Hacker News new | past | comments | ask | show | jobs | submit login

I understand why people use it but as a recipient I really hate voice messages. Here in Spain they are becoming more common too.

The problem is as the article mentions. Difficulty searching back, not being able to use Google translate (I'm still learning Spanish), and the time it takes to listen to them. Sending a voice message is faster than typing for the sender but much slower than reading for the recipient which makes it especially annoying in group chats where you end up forcing this extra time on all participants. For this reason I don't think it's very social.

And then there's the issue of listening to them in public, having to dig around for headphones if you don't want to bother your surroundings.

So in general if someone audio messages me I just ignore it until they type their message.

In most languages swipe typing is not a lot slower than talking anyway. And if people really want to talk they can use speech recognition.

I run all my chats through my own matrix server (with bridges) and I was actually thinking of making something that automatically tries to transcribe them. The problem though is that I speak 3 languages :)




> In most languages swipe typing is not a lot slower than talking anyway. And if people really want to talk they can use speech recognition.

Not really, I disagree with "not a lot slower". It is much slower and much more frustrating than talking when you have to redraw a word for the fifth time and the keyboard insists on "Chegamiknit" when you want to write "Champagne".

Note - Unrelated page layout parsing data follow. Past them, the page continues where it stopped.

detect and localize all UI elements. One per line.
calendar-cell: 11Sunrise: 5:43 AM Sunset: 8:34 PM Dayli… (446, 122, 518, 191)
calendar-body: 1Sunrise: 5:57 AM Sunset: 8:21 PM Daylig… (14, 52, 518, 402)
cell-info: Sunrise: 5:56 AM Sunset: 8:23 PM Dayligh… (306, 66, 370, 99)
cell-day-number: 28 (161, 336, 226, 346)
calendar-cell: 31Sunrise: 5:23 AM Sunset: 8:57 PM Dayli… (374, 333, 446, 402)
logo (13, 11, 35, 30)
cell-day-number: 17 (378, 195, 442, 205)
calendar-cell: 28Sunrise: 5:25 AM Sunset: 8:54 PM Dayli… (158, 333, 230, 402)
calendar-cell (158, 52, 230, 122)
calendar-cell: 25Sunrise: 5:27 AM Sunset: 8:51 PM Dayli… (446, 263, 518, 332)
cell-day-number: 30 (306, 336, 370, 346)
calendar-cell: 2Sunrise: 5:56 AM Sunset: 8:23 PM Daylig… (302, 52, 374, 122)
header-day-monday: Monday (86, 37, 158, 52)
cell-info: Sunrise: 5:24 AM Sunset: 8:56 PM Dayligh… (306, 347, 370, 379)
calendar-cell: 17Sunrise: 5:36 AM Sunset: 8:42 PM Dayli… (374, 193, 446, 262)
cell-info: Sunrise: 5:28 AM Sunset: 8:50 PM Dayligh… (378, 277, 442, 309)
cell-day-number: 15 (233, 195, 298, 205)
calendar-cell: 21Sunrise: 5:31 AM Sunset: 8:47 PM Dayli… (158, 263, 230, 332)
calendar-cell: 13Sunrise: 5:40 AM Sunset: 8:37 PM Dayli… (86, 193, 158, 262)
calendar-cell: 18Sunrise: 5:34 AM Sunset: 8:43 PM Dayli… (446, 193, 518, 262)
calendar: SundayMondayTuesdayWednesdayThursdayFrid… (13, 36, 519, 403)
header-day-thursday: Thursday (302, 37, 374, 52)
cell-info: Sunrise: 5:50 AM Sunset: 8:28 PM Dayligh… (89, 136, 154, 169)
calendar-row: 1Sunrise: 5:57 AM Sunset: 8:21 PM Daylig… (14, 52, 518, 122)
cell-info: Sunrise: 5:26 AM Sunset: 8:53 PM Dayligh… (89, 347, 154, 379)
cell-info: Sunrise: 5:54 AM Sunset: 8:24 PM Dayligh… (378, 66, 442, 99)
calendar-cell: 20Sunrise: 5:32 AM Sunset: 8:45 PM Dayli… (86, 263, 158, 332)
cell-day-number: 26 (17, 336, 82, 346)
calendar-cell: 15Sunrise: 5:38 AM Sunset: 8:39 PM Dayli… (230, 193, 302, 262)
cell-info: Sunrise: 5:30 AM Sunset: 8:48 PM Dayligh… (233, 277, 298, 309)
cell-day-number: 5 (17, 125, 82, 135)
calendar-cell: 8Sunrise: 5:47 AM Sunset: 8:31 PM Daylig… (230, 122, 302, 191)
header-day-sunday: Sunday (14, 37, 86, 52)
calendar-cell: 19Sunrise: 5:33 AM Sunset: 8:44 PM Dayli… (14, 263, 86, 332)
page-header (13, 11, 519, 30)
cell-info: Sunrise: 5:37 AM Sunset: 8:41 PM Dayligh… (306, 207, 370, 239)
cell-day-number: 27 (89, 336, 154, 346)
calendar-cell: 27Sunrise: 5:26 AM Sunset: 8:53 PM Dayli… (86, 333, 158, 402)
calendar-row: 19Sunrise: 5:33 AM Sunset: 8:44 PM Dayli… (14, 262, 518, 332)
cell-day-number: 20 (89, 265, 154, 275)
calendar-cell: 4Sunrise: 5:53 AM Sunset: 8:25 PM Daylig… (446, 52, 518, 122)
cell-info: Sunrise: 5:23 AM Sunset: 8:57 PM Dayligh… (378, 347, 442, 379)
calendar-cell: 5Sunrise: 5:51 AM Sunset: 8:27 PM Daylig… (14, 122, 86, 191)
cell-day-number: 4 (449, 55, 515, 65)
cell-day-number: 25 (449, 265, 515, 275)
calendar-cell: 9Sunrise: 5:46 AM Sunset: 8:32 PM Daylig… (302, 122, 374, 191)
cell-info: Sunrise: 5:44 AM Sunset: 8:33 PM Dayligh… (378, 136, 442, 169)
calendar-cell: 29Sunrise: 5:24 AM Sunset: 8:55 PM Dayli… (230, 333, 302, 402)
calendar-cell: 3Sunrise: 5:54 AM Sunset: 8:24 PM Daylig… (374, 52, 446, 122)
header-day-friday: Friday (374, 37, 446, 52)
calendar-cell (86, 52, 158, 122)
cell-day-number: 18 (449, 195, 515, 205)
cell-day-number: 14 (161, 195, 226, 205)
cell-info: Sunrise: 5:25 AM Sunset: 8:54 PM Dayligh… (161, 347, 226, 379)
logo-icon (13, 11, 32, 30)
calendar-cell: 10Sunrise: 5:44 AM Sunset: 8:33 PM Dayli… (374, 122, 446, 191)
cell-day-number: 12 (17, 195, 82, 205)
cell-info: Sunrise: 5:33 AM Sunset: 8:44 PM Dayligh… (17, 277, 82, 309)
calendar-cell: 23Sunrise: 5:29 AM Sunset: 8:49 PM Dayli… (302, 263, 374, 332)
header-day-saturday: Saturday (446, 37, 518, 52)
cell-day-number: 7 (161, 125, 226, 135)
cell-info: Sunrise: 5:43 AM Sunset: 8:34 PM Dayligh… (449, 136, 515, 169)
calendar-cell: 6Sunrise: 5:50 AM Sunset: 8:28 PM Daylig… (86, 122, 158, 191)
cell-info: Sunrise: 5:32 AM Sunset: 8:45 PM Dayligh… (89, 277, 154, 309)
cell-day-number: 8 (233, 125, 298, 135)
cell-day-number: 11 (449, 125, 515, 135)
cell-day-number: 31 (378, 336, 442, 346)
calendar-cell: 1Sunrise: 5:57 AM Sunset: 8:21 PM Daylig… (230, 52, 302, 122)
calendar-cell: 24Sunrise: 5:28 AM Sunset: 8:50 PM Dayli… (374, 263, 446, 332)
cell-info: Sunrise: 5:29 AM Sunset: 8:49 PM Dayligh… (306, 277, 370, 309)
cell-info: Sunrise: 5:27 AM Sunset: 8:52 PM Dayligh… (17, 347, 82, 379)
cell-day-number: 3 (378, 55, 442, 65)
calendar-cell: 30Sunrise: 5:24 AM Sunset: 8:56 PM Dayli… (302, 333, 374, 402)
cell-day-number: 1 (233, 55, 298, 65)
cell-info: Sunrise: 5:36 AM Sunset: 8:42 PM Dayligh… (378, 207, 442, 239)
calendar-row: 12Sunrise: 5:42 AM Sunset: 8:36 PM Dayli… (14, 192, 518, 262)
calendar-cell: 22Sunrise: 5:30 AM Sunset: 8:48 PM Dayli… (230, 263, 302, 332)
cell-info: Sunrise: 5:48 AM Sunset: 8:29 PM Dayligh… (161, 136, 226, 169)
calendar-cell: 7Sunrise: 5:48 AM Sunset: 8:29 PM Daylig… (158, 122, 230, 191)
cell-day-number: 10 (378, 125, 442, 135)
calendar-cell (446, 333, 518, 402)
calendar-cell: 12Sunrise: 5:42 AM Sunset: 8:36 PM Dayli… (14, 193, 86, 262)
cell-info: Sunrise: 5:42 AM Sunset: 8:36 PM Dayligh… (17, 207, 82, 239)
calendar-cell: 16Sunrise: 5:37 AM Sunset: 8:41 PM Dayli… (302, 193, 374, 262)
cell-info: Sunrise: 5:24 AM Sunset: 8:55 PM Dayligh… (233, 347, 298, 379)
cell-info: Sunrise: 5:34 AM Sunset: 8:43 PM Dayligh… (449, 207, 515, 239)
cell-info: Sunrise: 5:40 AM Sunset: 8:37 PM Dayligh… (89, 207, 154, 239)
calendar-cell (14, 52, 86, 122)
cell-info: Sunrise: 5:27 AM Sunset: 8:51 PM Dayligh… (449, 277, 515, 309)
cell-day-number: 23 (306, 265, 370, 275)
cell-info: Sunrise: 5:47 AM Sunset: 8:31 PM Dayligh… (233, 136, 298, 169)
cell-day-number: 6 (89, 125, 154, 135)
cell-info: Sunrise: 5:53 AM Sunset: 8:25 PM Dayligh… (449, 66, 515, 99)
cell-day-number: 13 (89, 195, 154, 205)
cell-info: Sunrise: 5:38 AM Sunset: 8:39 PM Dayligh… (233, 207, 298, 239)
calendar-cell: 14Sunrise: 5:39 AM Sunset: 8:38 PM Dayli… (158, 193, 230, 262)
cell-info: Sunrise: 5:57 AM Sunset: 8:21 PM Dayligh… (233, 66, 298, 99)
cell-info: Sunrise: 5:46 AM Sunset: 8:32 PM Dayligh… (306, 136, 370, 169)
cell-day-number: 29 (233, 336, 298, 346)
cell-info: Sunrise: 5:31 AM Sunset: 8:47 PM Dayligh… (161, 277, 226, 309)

Anyway, it's not an all or nothing thing. Sometimes it's going to be faster, more convenient and appropriate to send an audio message for both parties because tone and articulation convey meaning that text does not. edit: and when you know the other party can act on it. Eg: they can listen and can't talk back but can write back, or the inverse and you have to send them text messages because they can't listen (rushing to catch a metro or to their car) but they can read and they can talk back but can't write fast enough (because rushing to catch a metro or to their car) (yeah, it happened :). So, use when appropriate ?

I also suspect voice messages have different usage across cultures and subcultures and group of peers and the context.

It's also a different way to be with the other person, sharing an audio space. Of course there are limits.


>is much slower and much more frustrating than talking when you have to redraw a word for the fifth time and the keyboard insists on "Chegamiknit" when you want to write "Champagne".

Dont use autocompletion then. You can abreviate or shorten some words too. Champgn and so on.


> Dont use autocompletion then.

That just negates the swipe typing argument from parent for text not being much slower than talking.


> don't want to bother your surroundings

all apps with voice messages I happened to use support playback through voice speaker, if you put the phone to the ear as if you were just speaking with someone

but I don't really remember how I discovered that and it seems that majority of users don't even know about this feature


Depending on how loud that speaker is, people around you would still be able to hear it, even if its up to your ear. Years ago when I used public transport more, it was almost daily that I'd be able to listen in on peoples phone conversations because of how loud their speaker was even when not using the speakerphone setting.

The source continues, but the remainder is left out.